>>>

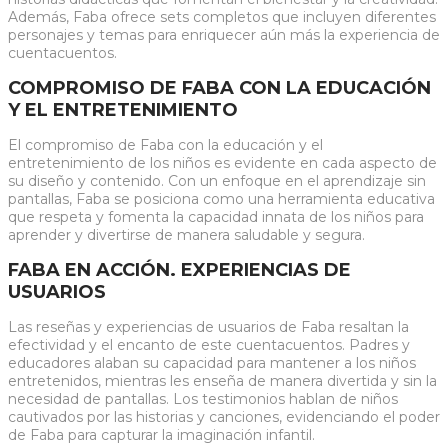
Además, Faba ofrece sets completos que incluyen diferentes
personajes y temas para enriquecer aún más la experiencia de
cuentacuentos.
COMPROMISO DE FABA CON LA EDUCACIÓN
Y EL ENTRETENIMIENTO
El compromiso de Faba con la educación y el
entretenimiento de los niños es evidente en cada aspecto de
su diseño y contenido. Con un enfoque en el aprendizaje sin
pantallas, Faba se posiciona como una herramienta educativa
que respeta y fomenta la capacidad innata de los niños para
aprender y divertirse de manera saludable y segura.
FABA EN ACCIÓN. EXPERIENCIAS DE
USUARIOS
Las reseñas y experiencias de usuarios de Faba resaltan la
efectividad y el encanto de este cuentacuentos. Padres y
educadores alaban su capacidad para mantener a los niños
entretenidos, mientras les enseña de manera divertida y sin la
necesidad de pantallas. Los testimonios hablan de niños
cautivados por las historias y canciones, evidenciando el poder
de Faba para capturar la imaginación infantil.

<<<
>>>

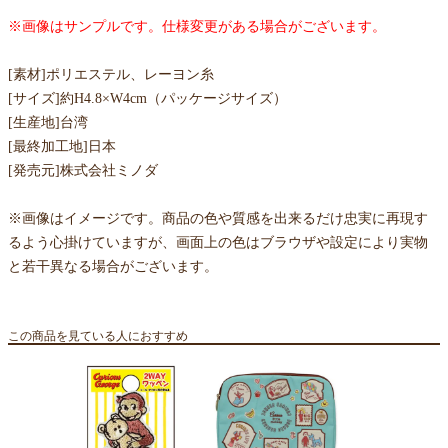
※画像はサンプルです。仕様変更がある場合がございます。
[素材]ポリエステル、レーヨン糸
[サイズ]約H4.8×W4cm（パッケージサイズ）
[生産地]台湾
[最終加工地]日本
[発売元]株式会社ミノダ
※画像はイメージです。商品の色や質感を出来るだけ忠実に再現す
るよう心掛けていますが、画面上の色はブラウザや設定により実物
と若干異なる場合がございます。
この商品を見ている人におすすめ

<<<
>>>

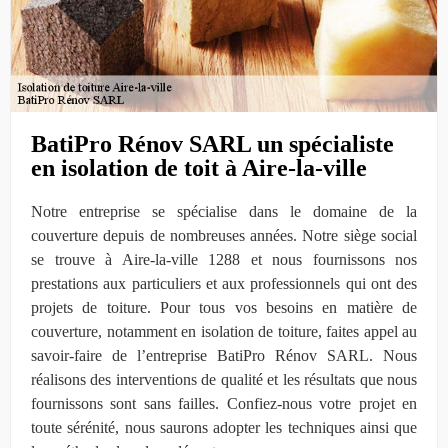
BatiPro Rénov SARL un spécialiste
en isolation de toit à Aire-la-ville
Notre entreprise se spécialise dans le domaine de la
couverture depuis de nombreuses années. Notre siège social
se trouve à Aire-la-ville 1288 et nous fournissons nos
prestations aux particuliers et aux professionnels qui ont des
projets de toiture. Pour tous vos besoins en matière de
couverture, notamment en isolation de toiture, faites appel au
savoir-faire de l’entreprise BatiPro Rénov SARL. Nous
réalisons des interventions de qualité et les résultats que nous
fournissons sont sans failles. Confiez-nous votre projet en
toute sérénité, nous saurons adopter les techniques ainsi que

<<<

# About this exercise:
Look through the entries above and quote exactly the lines from the line with "BatiPro Rénov SARL un spécialiste" to the line with "toute sérénité, nous", counting both of those lines.

# Task result:
BatiPro Rénov SARL un spécialiste
en isolation de toit à Aire-la-ville
Notre entreprise se spécialise dans le domaine de la
couverture depuis de nombreuses années. Notre siège social
se trouve à Aire-la-ville 1288 et nous fournissons nos
prestations aux particuliers et aux professionnels qui ont des
projets de toiture. Pour tous vos besoins en matière de
couverture, notamment en isolation de toiture, faites appel au
savoir-faire de l’entreprise BatiPro Rénov SARL. Nous
réalisons des interventions de qualité et les résultats que nous
fournissons sont sans failles. Confiez-nous votre projet en
toute sérénité, nous saurons adopter les techniques ainsi que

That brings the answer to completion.